Title: Revealing the inner workings of the EMC, a multifunctional membrane protein biogenesis factor.

Bastian Braeuning ¹ Carolin Klose ² Lakshmi Miller-Vedam ^3,4 Katerina Popova ^3,4 Jessica Bonner ^3,4 Adam Frost ³ Jonathan S. Weissman ^5,6,7 Matthias J. Feige ² Brenda A. Schulman ¹

¹Department of Molecular Machines and Signaling, Max Planck Institute of Biochemistry, Martinsried, Germany
²Center for Integrated Protein Science at the Department of Chemistry, Technical University of Munich, Germany
³Department of Biochemistry and Biophysics, University of California, San Francisco, San Francisco, United States
⁴Department of Cellular and Molecular Pharmacology, University of California, San Francisco, San Francisco, United States
⁵Department of Biology, Whitehead Institute, MIT, Cambridge, United States
⁷Howard Hughes Medical Institute, Chevy Chase, United States

Membrane proteins rely on a large suite of biogenesis and quality control factors to acquire correct folding and topology within cellular membranes: their misfolding underlies numerous severe human diseases.

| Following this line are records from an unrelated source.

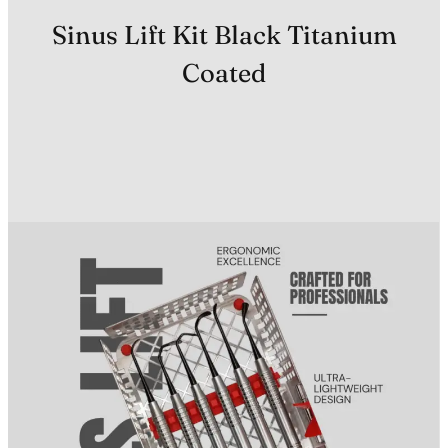
Sinus Lift Kit Black Titanium
Coated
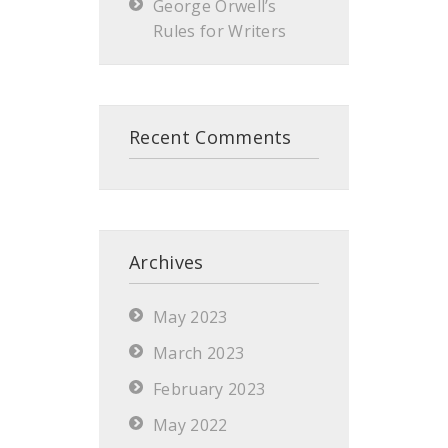
George Orwell’s
Rules for Writers
Recent Comments
Archives
May 2023
March 2023
February 2023
May 2022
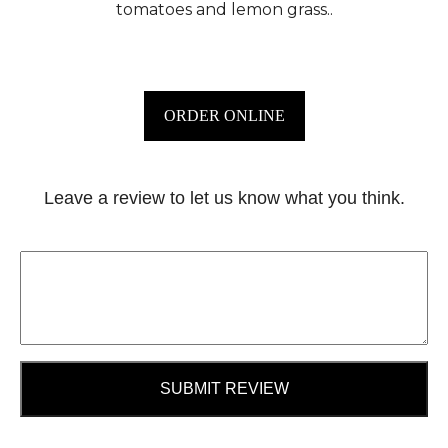
tomatoes and lemon grass..
ORDER ONLINE
Leave a review to let us know what you think.
SUBMIT REVIEW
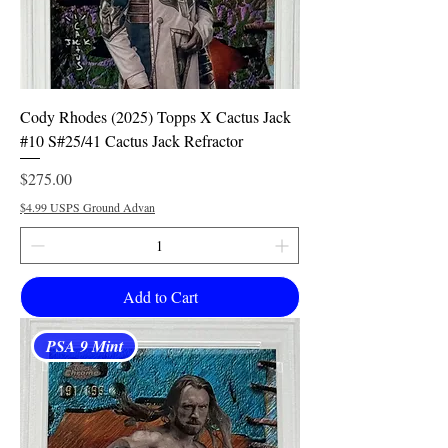
Cody Rhodes (2025) Topps X Cactus Jack
#10 S#25/41 Cactus Jack Refractor
Price
$275.00
$4.99 USPS Ground Advan
Add to Cart
PSA 9 Mint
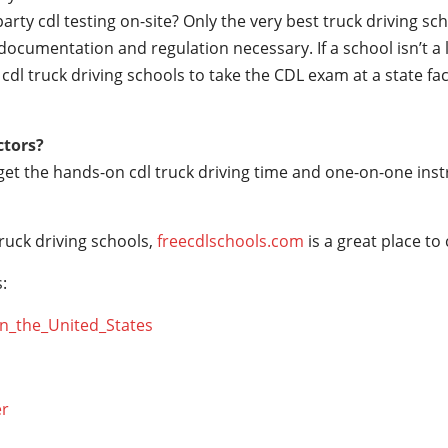
party cdl testing on-site? Only the very best truck driving s
documentation and regulation necessary. If a school isn’t a 
r cdl truck driving schools to take the CDL exam at a state fac
ctors?
 get the hands-on cdl truck driving time and one-on-one ins
ruck driving schools,
freecdlschools.com
is a great place to
:
_in_the_United_States
er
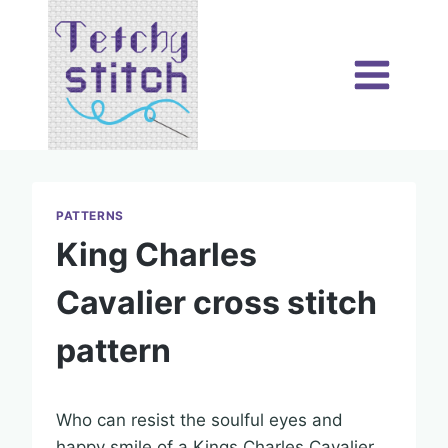
Skip
to
content
PATTERNS
King Charles
Cavalier cross stitch
pattern
Who can resist the soulful eyes and
happy smile of a Kings Charles Cavalier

The ER is a large membrane organelle containing many membrane proteins, which perform diverse tasks from synthesis of lipids to regulation of cellular membrane trafficking. The well-conserved endoplasmic reticulum membrane protein complex (EMC) has emerged as an important player in membrane protein homeostasis. While its role as a post-translational insertase for tail-anchored transmembrane helices has been studied in detail, other more elusive functions in facilitating biogenesis of multi-pass membrane proteins remain to be mechanistically defined. We are taking an interdisciplinary approach to illuminate EMC biochemistry: 1) Cryo-EM structures of yeast and human EMC reveal large soluble domains representing interaction platforms in cytosol and ER lumen; at least four core subunits form two cavities inside the ER membrane differing in lipid accessibility. 2) Broad structure-guided mutagenesis across the EMC, combined with a cell-based functional assay for EMC client stability, uncovered separation of function across this large molecular machine for three different client topologies: tail-anchored, luminal N-terminus and cytosolic N-terminus. Mutants presenting opposing effects on client stability suggest regulated client biogenesis through conformational cycling or lipid binding. 3) A genome-wide CRISPRi screen for factors affecting the stability of the tail-anchored EMC-dependent client squalene synthase uncovered additional ER resident and cytosolic factors which may cooperate with EMC in client biogenesis. We are following up on several of these screen hits to try and understand how they influence EMC client stability. Moreover, we are pursuing cryo-EM structures of EMC with additional interactors, which have emerged from proteomics analyses using endogenously affinity-tagged proteins. Together, our interdisciplinary efforts spanning structural- and cell biology will hopefully lead to a more complete picture of how EMC assists the biogenesis of an extremely broad client range, including several classes of ion channels, GPCRs and lipid biosynthetic enzymes.